È questo fuoco vivo quello che brucia nei circa 37 autoritratti da lui realizzati fra il 1886 e il 1889. La carenza di denaro con cui pagare modelli per le sue opere lo costrinse a servirsi di se stesso come soggetto pittorico. Questi quadri non sono banali riproduzioni fededegne del suo volto così come appare, sono invece ritratti dell’interiorità. Le pennellate frenetiche e angosciate conferiscono un senso di instabilità delineando l’individualità dilaniata e angustiata dell’artista. Van Gogh infatti era interessato a trasmettere le emozioni più autentiche del cuore, conducendo un’analisi psicologica scrupolosa, arrivando a scandagliare le zone più nascoste e oscure del proprio intimo. Così dagli autoritratti con il cappello di paglia a quelli con la pipa, Vincent in una sfida con se stesso e le sue fragilità ha messo a nudo con una sincerità disarmante la propria psiche, eternandola in tele meravigliose.

Il percorso dell’anima nelle “Confessiones” di Agostino d’Ippona

Agostino d’Ippona, vescovo e teologo vissuto fra il 354 e il 430, traspose fra le pagine delle autobiografiche “Confessiones” il suo percorso di vita travagliato. La prima parte della sua esistenza la condusse immerso nella sregolatezza e inebriato dai sensi, aderendo alla dottrina filosofica e religiosa del manicheismo. La sua costante esigenza di verità e senso, la profonda fede della madre Monica e l’incontro con il vescovo di Milano Ambrogio determinarono infine la conversione al cristianesimo. Considerato uno dei maggiori Padri della Chiesa cattolica, egli nell’opera sopraccitata, composta di 13 libri in lingua latina, nella forma di un dialogo personale con Dio esaminò la propria coscienza.

Eppure gli uomini vanno ad ammirare le vette dei monti, le onde enormi del mare, le correnti amplissime dei fiumi, la circonferenza dell’oceano, le orbite degli astri, mentre trascurano se stessi. (Confess. 10, 8. 15)

Rivolgere lo sguardo all’interno, verso se stessi piuttosto che all’esterno è il tema cardine che emerge fra le righe. È nel ripiegamento interiore e nella meditazione che l’uomo può incontrare Dio e lasciarsi amare. In questo diario dello spirito brucia vivamente il cuore assetato di vita dello scrittore che con parole commoventi e sentite, come Van Gogh con le sue pennellate, ha realizzato l’autoritratto scritto del proprio io.

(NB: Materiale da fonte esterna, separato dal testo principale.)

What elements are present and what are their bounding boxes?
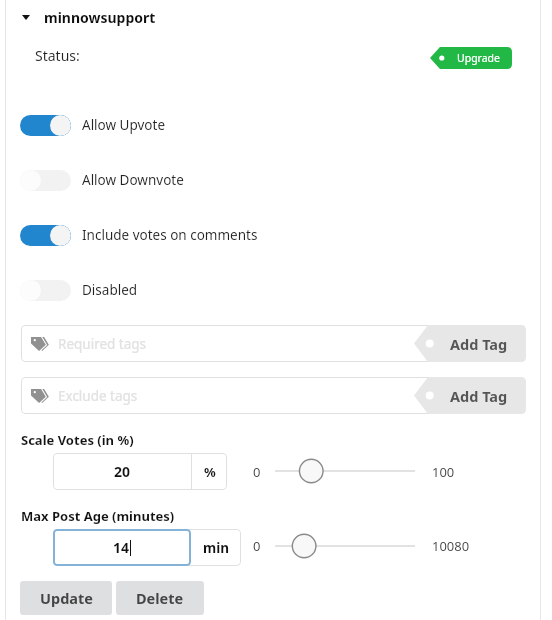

Il dissidio fra accidia e fede nel “Secretum” di Francesco Petrarca

Anche Francesco Petrarca ha avvertito intensamente l’urgenza di dare spazio ai moti confusionari della propria personalità. Nella sua opera “Secretum” (il cui vero titolo è “De secreto conflictu curarum mearum”), datata circa fra il 1347 e il 1353, ha descritto con accuratezza il proprio conflitto intimo. Il libro è costruito su un dialogo di impostazione platonica fra il poeta stesso e Sant’Agostino, figura per lui importantissima soprattutto per le “Confessiones”, al cospetto della silenziosa personificazione femminile della Verità. Il santo mette Petrarca di fronte alla propria incoerenza e fragilità, additandogli il suo più grande peccato e vizio: l’accidia. È infatti questo stato di pigrizia e inerzia spirituale che impedisce allo scrittore di raggiungere la perfezione cristiana. L’autore è infatti lacerato dal dissidio interiore, attratto dal fascino inebriante della carnalità e della materialità, egli tende allo stesso tempo alla contemplazione religiosa. Nei tre libri di cui si compone il “Secretum” è quindi delineata l’irrequietezza del frastagliato animo dello scrittore che, proprio per questo sforzo di autoanalisi, possiamo assimilare al suo modello Agostino e al lontanissimo nel tempo Van Gogh.